#### Data Collection

Started looking at the following sources:
- https://www.owgr.com/
- https://www.pgatour.com/stats/
- https://datagolf.com/

The only site that robot.txt allowed data scraping was pgatour.com, so that will be the primary resource for this analysis. I also found the api that pgatour.com was using to collect data but scaping from here directly was disallowed.

Plan for collecting data

1) Select six North American events
2) Find appropriate features that affect scoring average
3) Determine a base URl to loop through and scrap data


NOTES
- Each stat is a 4 day-average
- Only players who make it to the final round (4 rounds) are considered



In [2]:
#IMPORTS
import pandas as pd
import requests
import time


Let's define a helper function to build our csv files based on our stat code and title. It will be important to rate limit our requests to not overwhelm the servers.

In [3]:
def data_frame_builder(title: str, statCd: int) -> pd.DataFrame:
    allDfs = []
    
    tournamentMap =  {
    "U.S. Open" : '026',
    "The Memorial Tournament": '023',
    "RBC Canadian Open": '032',
    "AT&T Bryon Nelson": '019',
    "Travelers Championship": '034',
    "Wells Fargo Championship": '480'
    }
    
    for event, eventCd in tournamentMap.items():
        #rate limit our requests
        time.sleep(2)
        
        #build the url and create a get request for the html
        url = f'https://www.pgatour.com/stats/stat.{statCd}.y2022.eon.t{eventCd}.html'
        rs = requests.get(url)
        
        #use panadas to read <table> tags and generate a data frame (second table on the page is desired)
        scrapedDfs = pd.read_html(rs.text)
        currDf = scrapedDfs[1]
        
        #add event column for multi indexing
        currDf['EVENT'] = event
        
        #append df to array
        allDfs.append(currDf)
    
    completedDf = pd.concat(allDfs)
    
    #clean the NaN data
    cleanedDf = completedDf.dropna(axis=1, how='all')
    cleanedDf = cleanedDf.drop(cleanedDf.columns[0], axis = 1)
    
    return cleanedDf

Collected the following data frames from 2022 Season, please refer each column definition below:

Scoring Average: Average score of a player over 4 rounds.

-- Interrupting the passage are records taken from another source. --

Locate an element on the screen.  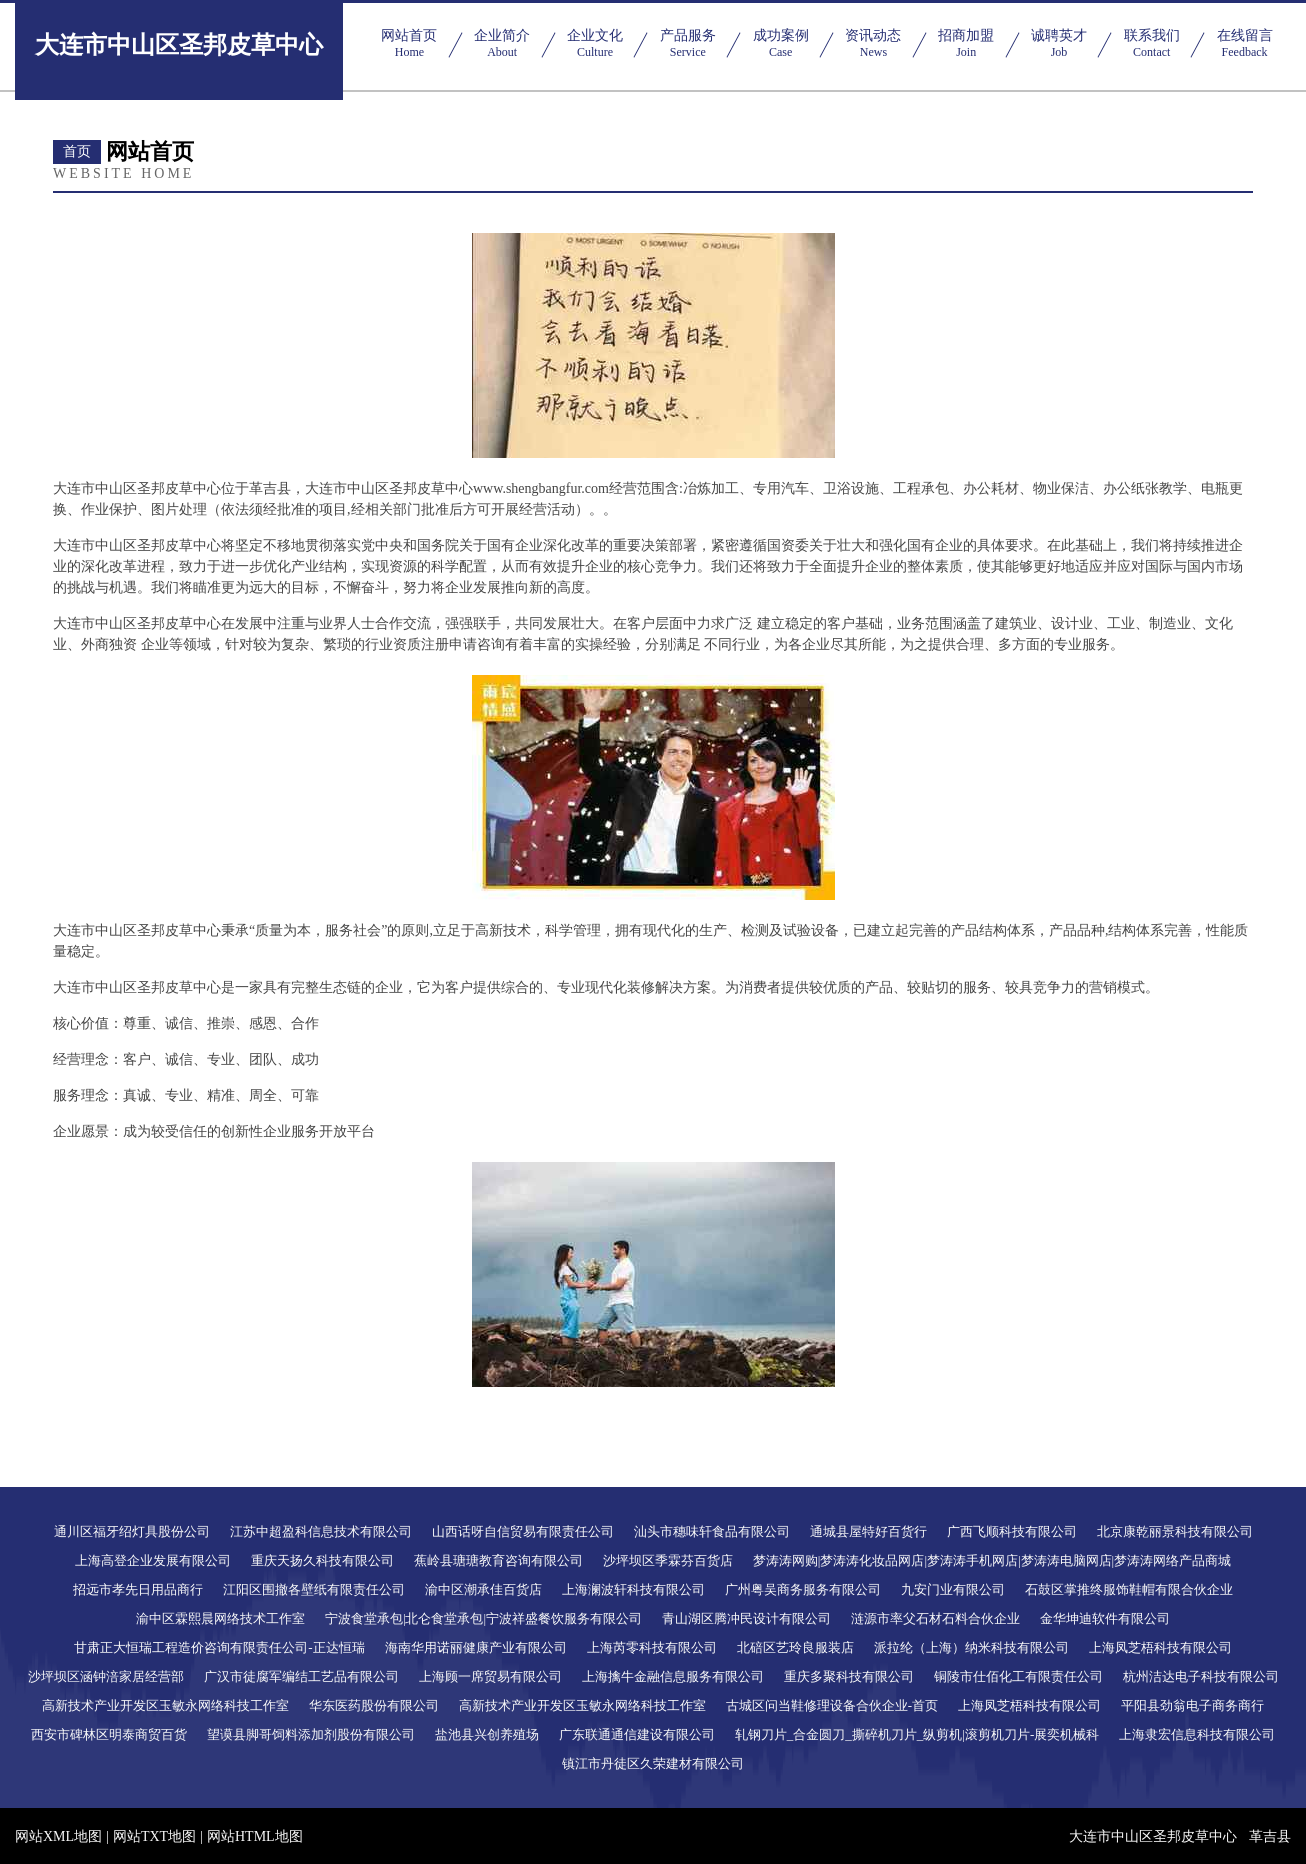 重庆多聚科技有限公司 is located at coordinates (849, 1676).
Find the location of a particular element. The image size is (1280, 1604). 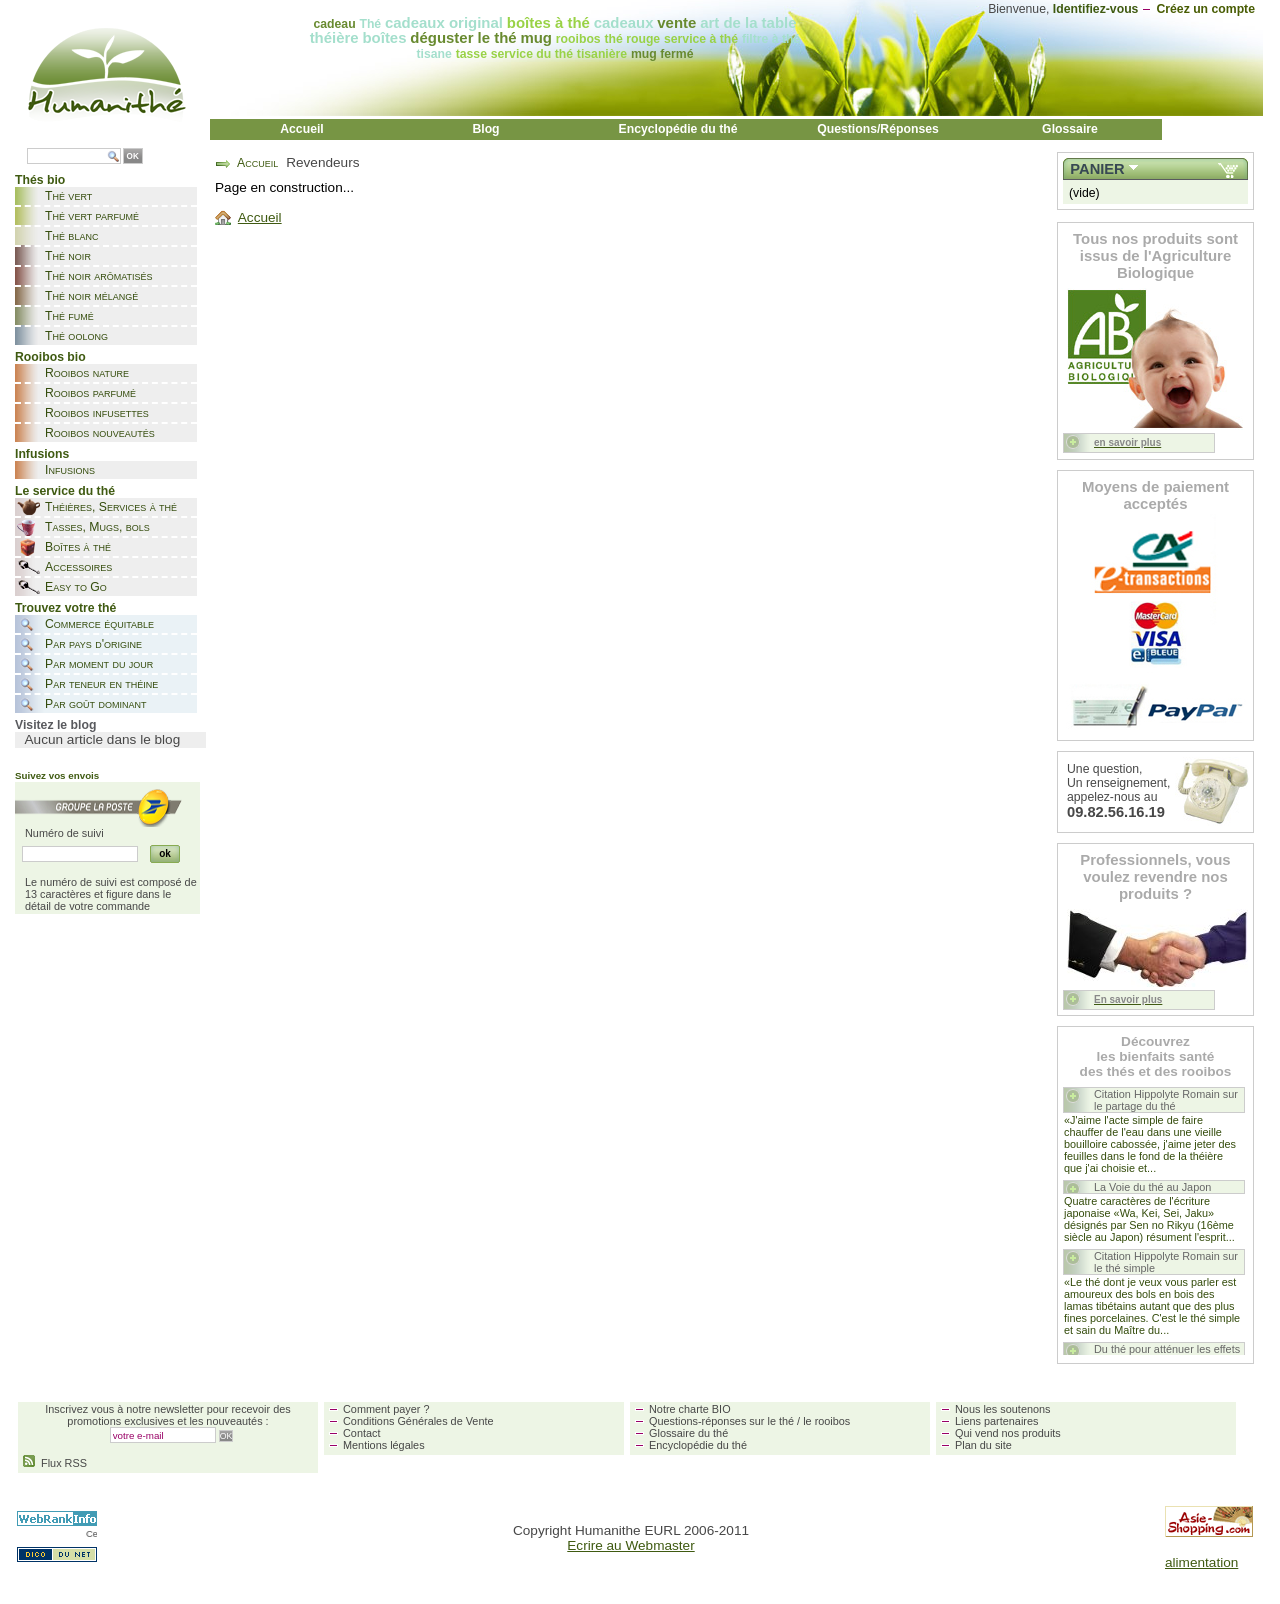 Thé vert is located at coordinates (68, 196).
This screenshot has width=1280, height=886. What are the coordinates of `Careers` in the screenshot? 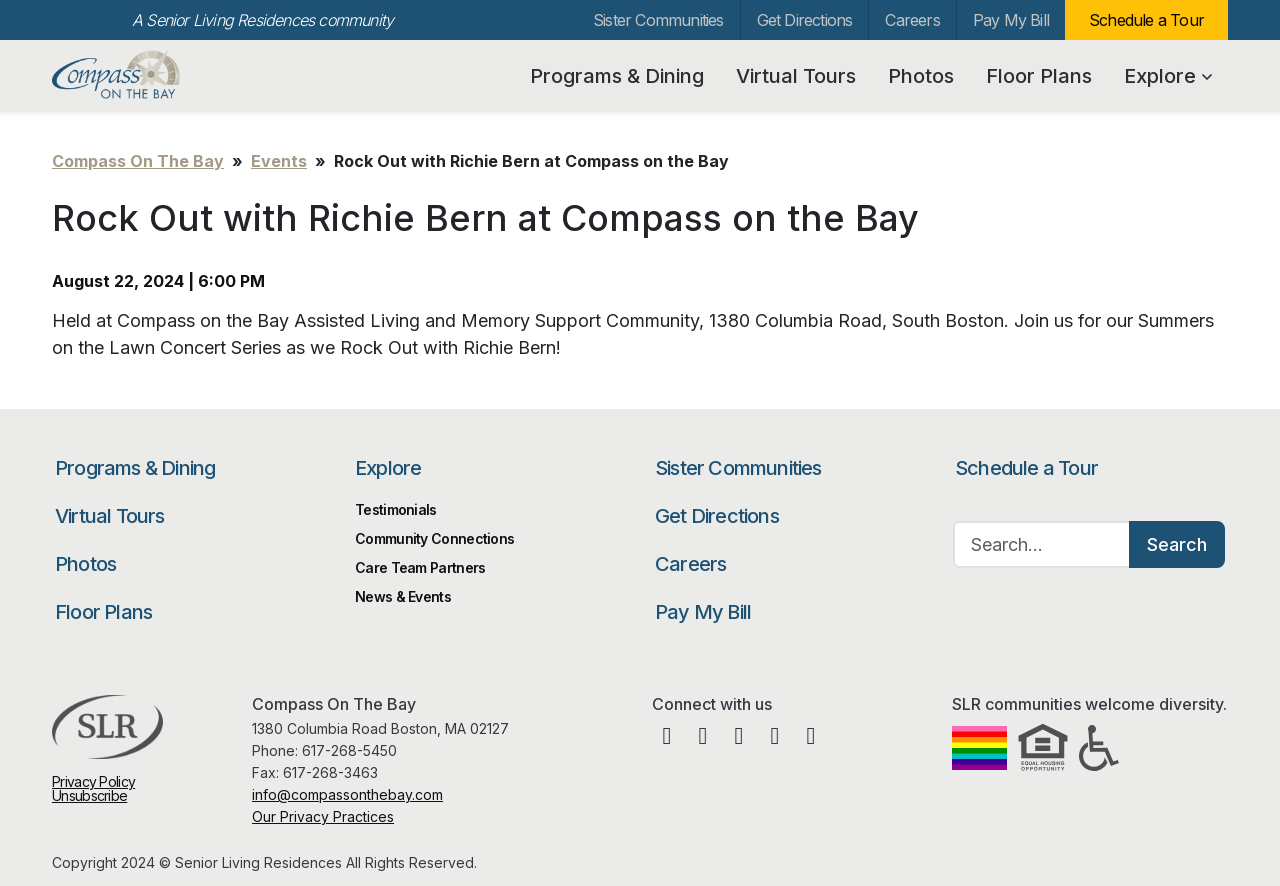 It's located at (912, 20). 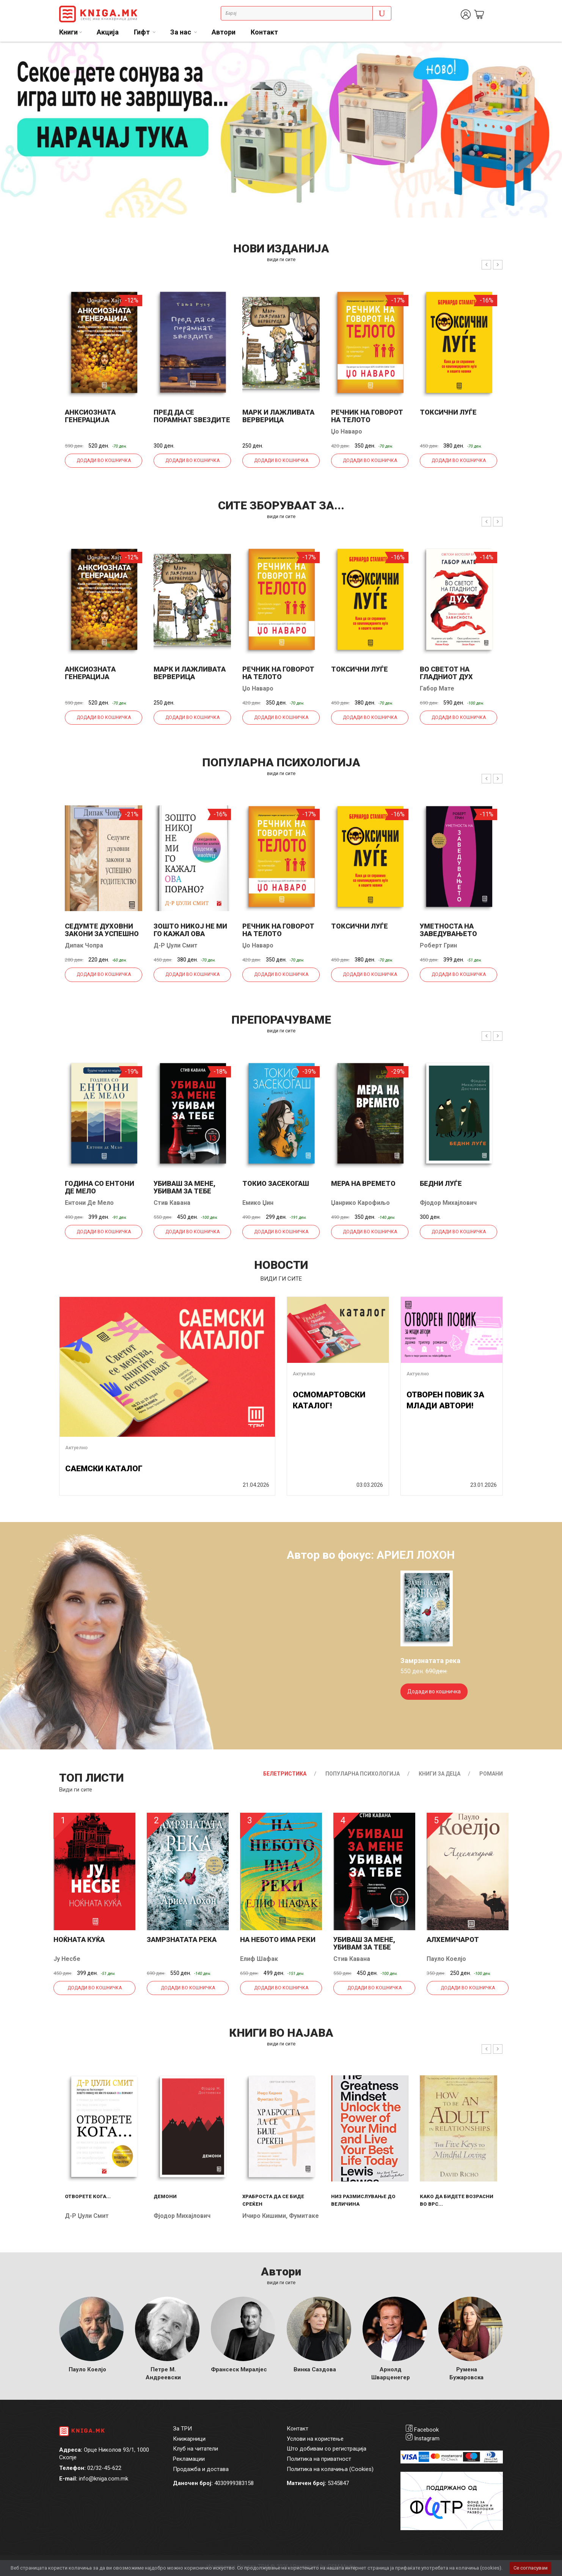 This screenshot has height=2576, width=562. I want to click on Стив Кавана, so click(172, 1202).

Driving Distance: The average distance off the tee, excluding par threes.

Driving Accuracy: The percentage of time a tee shot comes to rest in the fairway (regardless of club).

Greens in Regulation: The percent of time a player was able to hit the green in regulation (greens hit in regulation/holes played). Note: A green is considered hit in regulation if any portion of the ball is touching the putting surface after the GIR stroke has been taken. (The GIR stroke is determined by subtracting 2 from par (1st stroke on a par 3, 2nd on a par 4, 3rd on a par 5))

Scambling: The percent of time a player misses the green in regulation, but still makes par or better.

Sand Saves: The percent of time a player was able to get 'up and down' once in a greenside sand bunker (regardless of score). Note: 'Up and down' indicates it took the player 2 shots or less to put the ball in the hole from that point.

Putts Per Round: The total number of putts in a round.

In [18]:
statsMap = {
  "scoring_average" : 120,
  "driving_distance" : 101,
  "driving_accuracy" : 102,
  "greens_in_regulation":103,
  "proximity_to_the_hole": 331,
  "scrambling": 130,
  "sand_saves": 111,
  "putts_per_round" : 119
}

#loop through the map and create new csv
for title, val in statsMap.items():
    newDf = data_frame_builder(title, val)
    newDf.to_csv(f"../data/raw_data/{title}.csv")